- PROBLEM TO SOLVE:
Say only the number of lines in the entries below that contain "đúng".

- EXCERPTED RECORDS:
══════

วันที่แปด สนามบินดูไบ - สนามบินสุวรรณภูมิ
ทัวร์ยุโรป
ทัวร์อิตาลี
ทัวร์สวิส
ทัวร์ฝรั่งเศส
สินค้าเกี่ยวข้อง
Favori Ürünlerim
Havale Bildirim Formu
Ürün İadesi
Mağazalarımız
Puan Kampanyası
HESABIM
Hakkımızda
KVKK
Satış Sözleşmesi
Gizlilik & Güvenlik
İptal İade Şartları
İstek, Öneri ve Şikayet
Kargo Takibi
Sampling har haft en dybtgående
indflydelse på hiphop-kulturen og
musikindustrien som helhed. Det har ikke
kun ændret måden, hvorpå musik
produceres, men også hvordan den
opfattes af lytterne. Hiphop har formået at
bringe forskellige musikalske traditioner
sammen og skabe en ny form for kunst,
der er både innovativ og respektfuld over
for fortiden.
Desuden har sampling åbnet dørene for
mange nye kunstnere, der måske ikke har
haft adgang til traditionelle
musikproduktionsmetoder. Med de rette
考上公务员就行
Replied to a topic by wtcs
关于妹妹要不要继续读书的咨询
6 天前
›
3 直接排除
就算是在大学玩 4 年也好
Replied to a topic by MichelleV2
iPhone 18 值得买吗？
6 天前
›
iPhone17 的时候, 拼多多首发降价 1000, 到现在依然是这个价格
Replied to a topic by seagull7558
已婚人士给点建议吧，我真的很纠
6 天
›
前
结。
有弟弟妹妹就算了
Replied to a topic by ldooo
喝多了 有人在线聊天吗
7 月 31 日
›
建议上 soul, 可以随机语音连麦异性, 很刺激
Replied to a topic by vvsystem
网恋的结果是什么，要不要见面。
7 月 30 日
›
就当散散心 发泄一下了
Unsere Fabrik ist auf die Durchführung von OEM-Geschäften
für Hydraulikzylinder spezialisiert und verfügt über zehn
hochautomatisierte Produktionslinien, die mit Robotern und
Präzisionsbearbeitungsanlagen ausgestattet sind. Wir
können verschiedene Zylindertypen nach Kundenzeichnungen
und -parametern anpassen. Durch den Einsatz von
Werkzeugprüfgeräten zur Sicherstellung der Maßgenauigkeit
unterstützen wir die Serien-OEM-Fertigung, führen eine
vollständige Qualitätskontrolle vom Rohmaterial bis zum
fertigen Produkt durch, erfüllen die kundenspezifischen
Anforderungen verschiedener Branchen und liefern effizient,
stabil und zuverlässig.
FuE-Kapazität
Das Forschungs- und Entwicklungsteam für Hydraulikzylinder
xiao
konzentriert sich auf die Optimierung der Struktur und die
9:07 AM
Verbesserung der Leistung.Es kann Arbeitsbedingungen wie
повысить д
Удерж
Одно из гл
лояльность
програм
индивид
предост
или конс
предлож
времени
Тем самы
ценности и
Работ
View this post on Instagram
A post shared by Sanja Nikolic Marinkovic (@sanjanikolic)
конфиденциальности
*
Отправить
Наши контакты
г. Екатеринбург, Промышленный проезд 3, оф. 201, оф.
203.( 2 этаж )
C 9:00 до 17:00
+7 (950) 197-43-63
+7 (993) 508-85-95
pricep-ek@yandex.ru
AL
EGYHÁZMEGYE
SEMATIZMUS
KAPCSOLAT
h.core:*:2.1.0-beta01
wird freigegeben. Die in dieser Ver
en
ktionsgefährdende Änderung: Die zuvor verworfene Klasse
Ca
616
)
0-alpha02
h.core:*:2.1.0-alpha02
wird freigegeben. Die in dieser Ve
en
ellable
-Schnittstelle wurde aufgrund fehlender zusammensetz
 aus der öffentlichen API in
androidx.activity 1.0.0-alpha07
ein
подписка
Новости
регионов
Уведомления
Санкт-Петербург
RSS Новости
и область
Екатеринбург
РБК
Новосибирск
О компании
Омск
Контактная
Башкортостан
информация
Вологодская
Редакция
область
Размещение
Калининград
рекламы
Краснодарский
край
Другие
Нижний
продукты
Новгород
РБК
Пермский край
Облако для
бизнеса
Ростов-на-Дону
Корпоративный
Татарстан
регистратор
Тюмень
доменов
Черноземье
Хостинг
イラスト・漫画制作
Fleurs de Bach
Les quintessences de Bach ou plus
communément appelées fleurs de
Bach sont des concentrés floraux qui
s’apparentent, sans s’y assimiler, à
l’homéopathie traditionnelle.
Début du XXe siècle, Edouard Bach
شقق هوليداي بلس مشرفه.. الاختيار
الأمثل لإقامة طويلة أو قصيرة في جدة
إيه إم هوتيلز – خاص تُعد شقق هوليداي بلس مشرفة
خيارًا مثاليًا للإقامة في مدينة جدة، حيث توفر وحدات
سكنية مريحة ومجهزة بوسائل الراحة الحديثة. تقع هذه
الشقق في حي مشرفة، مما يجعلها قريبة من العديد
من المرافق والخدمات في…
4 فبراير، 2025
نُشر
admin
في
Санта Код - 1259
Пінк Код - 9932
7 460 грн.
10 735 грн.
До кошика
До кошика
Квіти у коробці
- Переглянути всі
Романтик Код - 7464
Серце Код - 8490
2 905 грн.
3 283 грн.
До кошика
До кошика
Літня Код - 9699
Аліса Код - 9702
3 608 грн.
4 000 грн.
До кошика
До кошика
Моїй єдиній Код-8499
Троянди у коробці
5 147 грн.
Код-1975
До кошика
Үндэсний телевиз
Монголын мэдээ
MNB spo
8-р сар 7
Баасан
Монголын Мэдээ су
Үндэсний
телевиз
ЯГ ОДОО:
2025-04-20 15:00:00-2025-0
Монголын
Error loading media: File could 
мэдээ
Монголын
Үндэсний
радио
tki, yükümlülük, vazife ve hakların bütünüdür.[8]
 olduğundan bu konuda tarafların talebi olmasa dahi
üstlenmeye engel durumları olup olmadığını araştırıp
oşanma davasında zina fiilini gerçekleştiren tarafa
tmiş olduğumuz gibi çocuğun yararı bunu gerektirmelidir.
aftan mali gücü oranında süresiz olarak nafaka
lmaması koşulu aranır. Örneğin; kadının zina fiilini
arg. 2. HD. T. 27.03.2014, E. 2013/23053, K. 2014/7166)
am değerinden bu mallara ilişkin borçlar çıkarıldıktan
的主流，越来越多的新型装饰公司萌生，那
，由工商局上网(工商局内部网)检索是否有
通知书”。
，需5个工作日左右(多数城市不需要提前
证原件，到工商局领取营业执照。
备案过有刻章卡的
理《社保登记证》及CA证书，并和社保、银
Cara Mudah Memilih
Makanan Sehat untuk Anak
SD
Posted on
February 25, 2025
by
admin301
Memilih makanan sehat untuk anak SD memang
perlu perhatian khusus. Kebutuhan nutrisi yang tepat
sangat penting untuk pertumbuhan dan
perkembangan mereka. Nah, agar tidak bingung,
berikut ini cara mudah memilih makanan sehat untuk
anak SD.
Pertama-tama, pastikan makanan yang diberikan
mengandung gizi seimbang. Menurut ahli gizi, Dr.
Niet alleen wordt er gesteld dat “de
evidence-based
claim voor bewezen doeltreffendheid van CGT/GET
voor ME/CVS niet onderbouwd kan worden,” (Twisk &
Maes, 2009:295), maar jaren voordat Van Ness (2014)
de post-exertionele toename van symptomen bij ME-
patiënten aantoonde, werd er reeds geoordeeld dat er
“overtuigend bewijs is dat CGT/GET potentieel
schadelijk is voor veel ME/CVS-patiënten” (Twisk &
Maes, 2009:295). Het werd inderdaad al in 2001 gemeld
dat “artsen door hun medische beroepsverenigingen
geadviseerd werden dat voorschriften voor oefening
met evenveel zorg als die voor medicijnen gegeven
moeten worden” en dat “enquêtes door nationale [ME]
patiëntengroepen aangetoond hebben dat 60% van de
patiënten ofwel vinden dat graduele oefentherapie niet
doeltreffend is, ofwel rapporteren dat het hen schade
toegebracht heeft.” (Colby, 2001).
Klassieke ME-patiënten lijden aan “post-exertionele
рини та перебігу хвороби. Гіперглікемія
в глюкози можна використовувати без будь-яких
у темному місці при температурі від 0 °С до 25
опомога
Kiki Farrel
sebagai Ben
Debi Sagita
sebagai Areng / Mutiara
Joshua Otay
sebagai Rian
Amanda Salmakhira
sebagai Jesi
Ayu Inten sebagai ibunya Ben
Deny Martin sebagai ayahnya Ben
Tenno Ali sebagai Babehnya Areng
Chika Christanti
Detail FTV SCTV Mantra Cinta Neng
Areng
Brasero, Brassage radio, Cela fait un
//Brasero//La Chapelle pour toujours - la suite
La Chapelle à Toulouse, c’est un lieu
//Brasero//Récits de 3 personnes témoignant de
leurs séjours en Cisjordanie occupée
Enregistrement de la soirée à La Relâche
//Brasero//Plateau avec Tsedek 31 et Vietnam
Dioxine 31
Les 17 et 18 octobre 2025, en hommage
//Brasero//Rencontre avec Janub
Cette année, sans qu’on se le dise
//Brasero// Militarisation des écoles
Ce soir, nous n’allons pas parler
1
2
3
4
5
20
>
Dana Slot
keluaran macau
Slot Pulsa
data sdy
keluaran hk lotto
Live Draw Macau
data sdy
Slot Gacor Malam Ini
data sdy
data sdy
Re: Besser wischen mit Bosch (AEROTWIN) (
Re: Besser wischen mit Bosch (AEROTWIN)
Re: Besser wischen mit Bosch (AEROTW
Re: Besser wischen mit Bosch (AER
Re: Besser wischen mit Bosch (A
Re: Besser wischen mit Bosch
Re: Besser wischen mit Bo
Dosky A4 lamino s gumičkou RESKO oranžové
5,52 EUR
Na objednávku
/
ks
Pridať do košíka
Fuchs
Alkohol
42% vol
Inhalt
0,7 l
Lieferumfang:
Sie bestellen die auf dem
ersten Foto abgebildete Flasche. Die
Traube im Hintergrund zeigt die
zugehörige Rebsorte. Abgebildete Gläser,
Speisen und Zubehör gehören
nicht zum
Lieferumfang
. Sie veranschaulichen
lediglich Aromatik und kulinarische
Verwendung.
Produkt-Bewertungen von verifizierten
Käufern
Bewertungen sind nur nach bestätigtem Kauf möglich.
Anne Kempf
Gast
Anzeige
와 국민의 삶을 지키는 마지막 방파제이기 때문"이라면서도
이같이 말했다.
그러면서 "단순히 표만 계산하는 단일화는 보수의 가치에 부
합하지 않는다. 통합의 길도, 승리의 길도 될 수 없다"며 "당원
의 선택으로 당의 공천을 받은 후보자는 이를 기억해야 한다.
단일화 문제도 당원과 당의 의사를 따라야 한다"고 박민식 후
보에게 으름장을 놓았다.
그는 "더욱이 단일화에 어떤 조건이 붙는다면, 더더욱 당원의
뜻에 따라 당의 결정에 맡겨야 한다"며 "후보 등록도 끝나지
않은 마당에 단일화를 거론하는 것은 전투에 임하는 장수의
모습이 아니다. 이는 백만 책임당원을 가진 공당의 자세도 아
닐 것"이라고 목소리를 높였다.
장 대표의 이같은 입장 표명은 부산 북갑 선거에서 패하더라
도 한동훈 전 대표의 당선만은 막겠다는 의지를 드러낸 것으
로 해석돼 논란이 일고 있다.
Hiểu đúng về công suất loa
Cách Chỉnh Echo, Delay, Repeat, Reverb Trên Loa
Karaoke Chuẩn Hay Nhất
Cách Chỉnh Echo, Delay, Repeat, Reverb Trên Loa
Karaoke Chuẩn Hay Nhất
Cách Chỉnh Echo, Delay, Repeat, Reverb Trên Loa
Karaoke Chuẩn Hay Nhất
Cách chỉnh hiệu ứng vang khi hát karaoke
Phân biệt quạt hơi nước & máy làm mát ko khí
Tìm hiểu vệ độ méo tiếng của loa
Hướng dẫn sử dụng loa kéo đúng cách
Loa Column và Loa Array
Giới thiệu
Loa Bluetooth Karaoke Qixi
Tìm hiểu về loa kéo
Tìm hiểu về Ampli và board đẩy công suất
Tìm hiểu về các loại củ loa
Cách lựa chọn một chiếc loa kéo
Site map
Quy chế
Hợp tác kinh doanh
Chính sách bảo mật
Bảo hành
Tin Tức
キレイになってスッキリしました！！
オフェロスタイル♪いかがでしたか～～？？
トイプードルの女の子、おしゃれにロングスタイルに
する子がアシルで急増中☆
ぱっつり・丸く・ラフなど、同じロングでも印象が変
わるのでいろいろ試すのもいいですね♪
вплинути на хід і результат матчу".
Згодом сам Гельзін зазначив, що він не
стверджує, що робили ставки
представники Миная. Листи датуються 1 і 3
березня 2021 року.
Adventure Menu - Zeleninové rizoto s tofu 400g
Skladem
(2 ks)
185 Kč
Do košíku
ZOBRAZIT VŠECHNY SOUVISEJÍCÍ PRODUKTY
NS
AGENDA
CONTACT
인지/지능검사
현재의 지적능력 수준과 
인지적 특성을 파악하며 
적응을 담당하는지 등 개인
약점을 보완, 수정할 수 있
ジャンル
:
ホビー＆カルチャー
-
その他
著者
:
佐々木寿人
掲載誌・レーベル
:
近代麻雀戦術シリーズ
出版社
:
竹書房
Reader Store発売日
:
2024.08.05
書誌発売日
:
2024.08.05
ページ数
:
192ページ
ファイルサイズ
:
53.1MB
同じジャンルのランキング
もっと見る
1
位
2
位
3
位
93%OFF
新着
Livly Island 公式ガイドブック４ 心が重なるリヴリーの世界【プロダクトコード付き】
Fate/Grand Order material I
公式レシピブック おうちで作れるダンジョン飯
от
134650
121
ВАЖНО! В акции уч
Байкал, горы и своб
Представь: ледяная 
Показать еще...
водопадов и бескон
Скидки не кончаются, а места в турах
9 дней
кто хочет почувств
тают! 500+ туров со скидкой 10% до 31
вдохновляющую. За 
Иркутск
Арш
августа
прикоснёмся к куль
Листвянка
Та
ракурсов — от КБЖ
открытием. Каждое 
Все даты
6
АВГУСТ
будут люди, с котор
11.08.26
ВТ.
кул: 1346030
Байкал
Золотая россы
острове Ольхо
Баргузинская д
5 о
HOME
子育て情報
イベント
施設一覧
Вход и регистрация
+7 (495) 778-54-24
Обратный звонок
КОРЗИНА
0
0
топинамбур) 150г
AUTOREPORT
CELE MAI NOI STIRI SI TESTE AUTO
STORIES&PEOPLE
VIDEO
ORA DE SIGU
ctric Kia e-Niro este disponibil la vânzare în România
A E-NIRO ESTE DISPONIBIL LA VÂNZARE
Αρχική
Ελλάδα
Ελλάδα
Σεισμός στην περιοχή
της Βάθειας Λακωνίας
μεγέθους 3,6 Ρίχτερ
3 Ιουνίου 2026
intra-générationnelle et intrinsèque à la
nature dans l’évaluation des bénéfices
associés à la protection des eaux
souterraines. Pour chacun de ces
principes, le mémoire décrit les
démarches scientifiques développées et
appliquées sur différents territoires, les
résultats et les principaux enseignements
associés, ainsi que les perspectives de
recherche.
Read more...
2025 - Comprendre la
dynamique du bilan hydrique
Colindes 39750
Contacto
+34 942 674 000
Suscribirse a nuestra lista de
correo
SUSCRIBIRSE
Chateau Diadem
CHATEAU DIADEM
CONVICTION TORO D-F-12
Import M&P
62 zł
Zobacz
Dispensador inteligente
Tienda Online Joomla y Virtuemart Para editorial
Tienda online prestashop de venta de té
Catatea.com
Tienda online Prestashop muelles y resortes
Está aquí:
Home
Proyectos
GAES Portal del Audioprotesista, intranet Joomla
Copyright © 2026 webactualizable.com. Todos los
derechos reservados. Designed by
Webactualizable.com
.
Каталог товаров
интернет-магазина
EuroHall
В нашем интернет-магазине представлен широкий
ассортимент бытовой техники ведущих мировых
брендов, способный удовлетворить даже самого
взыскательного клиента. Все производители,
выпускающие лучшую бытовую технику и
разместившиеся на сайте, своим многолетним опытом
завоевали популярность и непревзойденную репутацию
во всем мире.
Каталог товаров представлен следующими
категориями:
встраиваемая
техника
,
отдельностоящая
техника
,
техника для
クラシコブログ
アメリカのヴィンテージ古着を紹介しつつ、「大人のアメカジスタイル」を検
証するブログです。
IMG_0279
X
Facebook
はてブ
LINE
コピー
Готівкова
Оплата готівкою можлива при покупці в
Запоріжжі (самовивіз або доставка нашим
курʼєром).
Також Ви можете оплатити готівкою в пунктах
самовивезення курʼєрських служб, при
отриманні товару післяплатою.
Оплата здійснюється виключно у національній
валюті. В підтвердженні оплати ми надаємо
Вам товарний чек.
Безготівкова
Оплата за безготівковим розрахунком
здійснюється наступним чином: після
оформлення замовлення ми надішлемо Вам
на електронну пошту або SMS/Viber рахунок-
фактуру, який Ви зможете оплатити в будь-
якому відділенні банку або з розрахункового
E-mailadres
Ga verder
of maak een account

══════

- ANSWER TO THIS PROBLEM:
2